> [Problem description]: Across the entries below, how many lines include "Data"? Give the number and nothing else.

▼▼▼

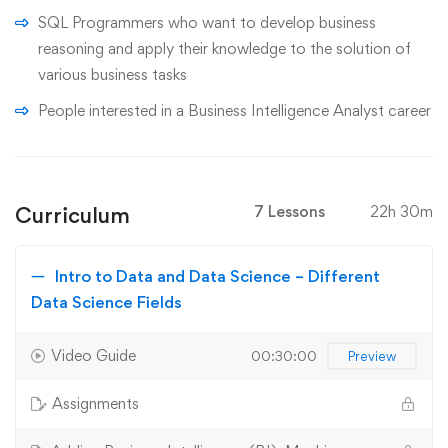
SQL Programmers who want to develop business
reasoning and apply their knowledge to the solution of
various business tasks
People interested in a Business Intelligence Analyst career
Curriculum
7 Lessons
22h 30m
Intro to Data and Data Science – Different
Data Science Fields
Video Guide
00:30:00
Preview
Assignments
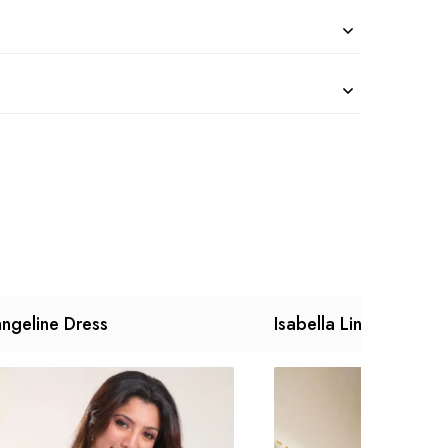
ngeline Dress
Isabella Linen Dress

▲▲▲

> [Solution to the problem]: 2